DIRECTIONS FOR THIS TASK:
Print nothing but the lines below starting at the line that holds "the OSCE, the" and ending at the line that holds "reproduce them from", including both, each exactly as written.
Segment Start: DATA SUPPLIED
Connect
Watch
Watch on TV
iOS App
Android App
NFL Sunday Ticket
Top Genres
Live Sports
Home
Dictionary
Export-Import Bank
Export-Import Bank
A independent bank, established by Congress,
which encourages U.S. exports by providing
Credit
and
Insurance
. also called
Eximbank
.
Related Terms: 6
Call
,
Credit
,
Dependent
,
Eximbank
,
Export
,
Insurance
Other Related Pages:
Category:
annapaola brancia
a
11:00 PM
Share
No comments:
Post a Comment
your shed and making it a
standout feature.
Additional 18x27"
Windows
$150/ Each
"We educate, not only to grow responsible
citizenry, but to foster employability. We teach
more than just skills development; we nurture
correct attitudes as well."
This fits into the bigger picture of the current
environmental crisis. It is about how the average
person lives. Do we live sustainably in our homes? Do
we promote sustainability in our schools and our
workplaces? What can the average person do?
Segment End: DATA SUPPLIED
Segment Start: DATA SUPPLIED
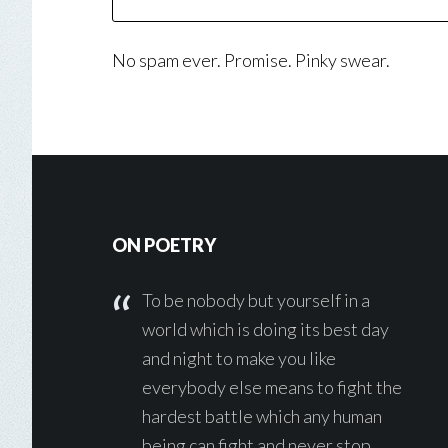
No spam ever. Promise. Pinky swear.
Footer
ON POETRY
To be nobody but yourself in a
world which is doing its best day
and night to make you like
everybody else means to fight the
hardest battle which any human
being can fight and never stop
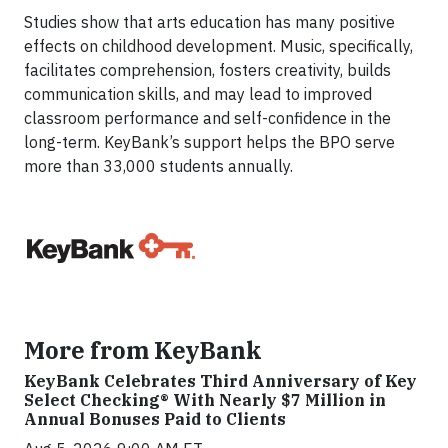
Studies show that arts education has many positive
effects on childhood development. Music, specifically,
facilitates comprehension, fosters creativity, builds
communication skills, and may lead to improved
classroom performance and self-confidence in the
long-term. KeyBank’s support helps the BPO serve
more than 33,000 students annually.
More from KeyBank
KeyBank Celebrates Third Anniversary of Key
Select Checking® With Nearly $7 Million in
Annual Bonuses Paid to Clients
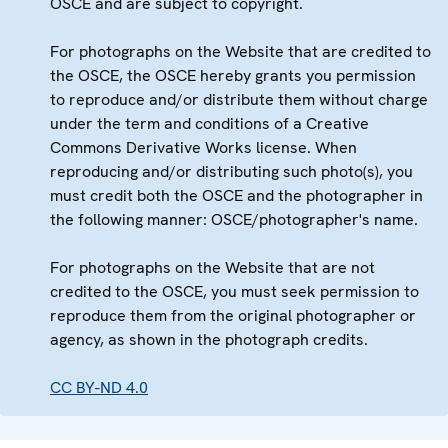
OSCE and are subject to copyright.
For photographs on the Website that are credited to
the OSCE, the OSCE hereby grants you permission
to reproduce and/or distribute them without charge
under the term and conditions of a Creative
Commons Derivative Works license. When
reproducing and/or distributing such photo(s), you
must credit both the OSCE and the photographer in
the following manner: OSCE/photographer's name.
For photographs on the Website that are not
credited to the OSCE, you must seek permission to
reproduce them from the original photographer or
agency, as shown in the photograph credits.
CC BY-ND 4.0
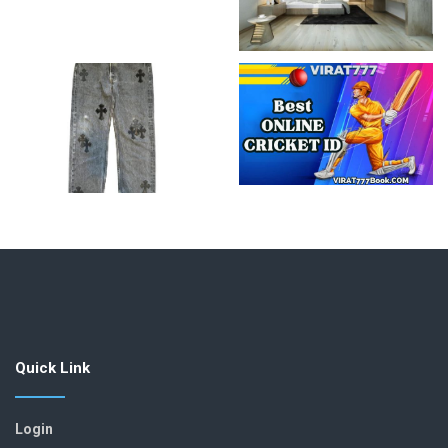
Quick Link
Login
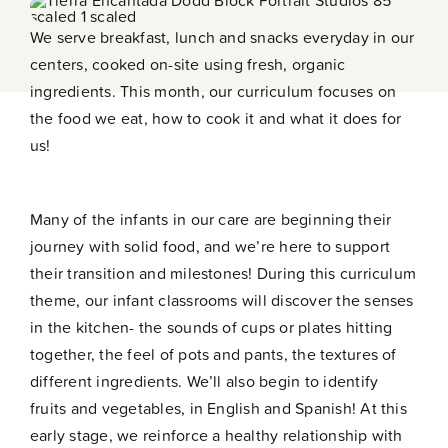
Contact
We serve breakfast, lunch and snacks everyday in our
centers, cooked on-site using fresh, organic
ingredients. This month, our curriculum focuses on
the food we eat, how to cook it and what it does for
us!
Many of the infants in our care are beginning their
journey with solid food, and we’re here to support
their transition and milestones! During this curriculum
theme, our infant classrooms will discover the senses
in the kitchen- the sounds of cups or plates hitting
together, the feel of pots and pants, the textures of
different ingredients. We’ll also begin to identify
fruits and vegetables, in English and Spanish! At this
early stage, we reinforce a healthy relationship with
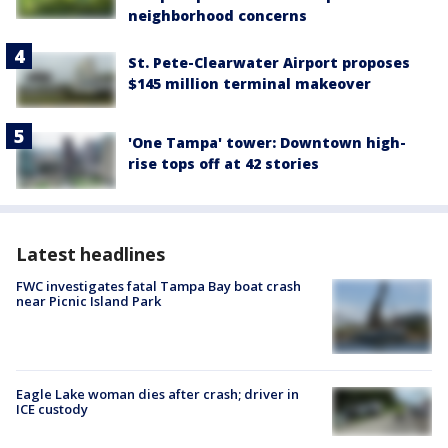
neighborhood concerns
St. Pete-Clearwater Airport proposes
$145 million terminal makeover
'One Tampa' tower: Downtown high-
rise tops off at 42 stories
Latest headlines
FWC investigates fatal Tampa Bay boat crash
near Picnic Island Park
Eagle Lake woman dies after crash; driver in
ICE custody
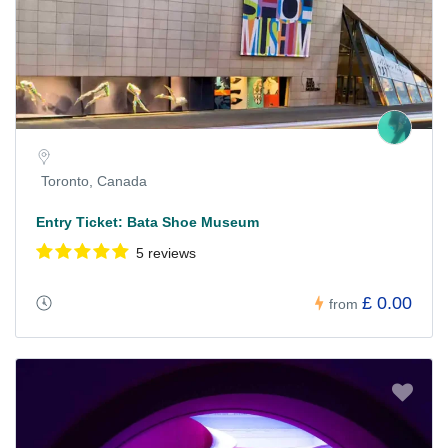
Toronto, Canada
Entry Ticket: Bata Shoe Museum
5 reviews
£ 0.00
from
Segment End: DATA SUPPLIED
Segment Start: DATA SUPPLIED
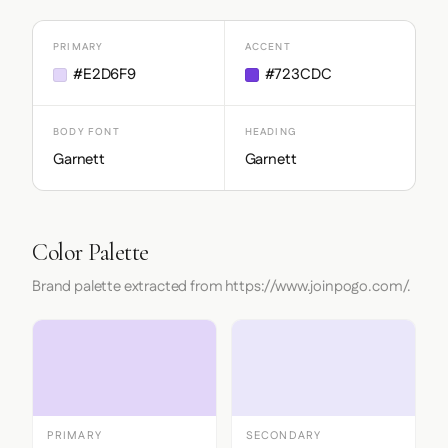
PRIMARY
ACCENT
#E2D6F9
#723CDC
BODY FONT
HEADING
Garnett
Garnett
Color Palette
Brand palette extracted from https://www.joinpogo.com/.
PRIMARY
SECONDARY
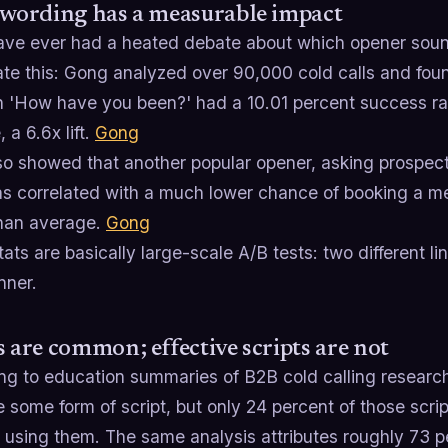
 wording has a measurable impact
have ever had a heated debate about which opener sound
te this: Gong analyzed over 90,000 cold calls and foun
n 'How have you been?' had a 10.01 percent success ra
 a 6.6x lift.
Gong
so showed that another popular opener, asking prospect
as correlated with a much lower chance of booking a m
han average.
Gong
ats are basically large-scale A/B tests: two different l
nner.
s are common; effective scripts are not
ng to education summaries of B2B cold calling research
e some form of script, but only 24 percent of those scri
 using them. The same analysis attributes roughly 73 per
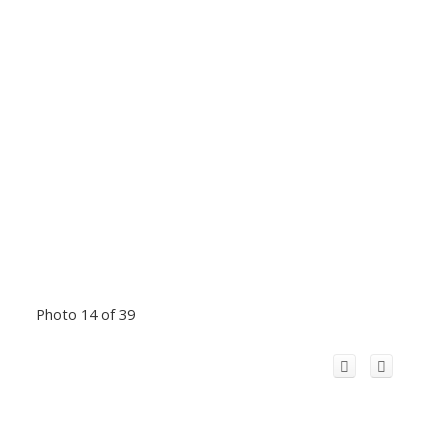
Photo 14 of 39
Segment End: DATA SUPPLIED
EXPECTED ANSWER:
the OSCE, the OSCE hereby grants you permission
to reproduce and/or distribute them without charge
under the term and conditions of a Creative
Commons Derivative Works license. When
reproducing and/or distributing such photo(s), you
must credit both the OSCE and the photographer in
the following manner: OSCE/photographer's name.
For photographs on the Website that are not
credited to the OSCE, you must seek permission to
reproduce them from the original photographer or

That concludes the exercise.